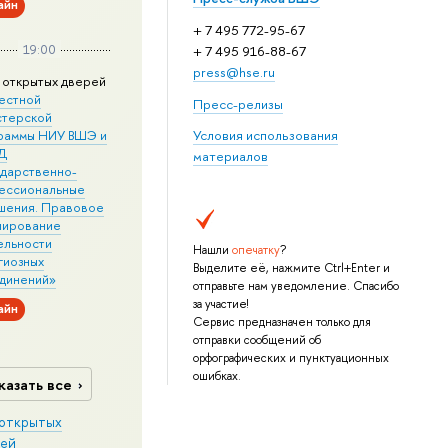
айн
+ 7 495 772-95-67
19:00
+ 7 495 916-88-67
press@hse.ru
 открытых дверей
естной
Пресс-релизы
стерской
раммы НИУ ВШЭ и
Условия использования
Д
материалов
ударственно-
ессиональные
шения. Правовое
лирование
ельности
Нашли
опечатку
?
гиозных
Выделите её, нажмите Ctrl+Enter и
динений»
отправьте нам уведомление. Спасибо
за участие!
айн
Сервис предназначен только для
отправки сообщений об
орфографических и пунктуационных
ошибках.
казать все
открытых
ей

Problem to work on: Could you repeat every record exactly as written, with the pictures left out?

Solution below:
айн
+ 7 495 772-95-67
19:00
+ 7 495 916-88-67
press@hse.ru
 открытых дверей
естной
Пресс-релизы
стерской
раммы НИУ ВШЭ и
Условия использования
Д
материалов
ударственно-
ессиональные
шения. Правовое
лирование
ельности
Нашли
опечатку
?
гиозных
Выделите её, нажмите Ctrl+Enter и
динений»
отправьте нам уведомление. Спасибо
за участие!
айн
Сервис предназначен только для
отправки сообщений об
орфографических и пунктуационных
ошибках.
казать все
открытых
ей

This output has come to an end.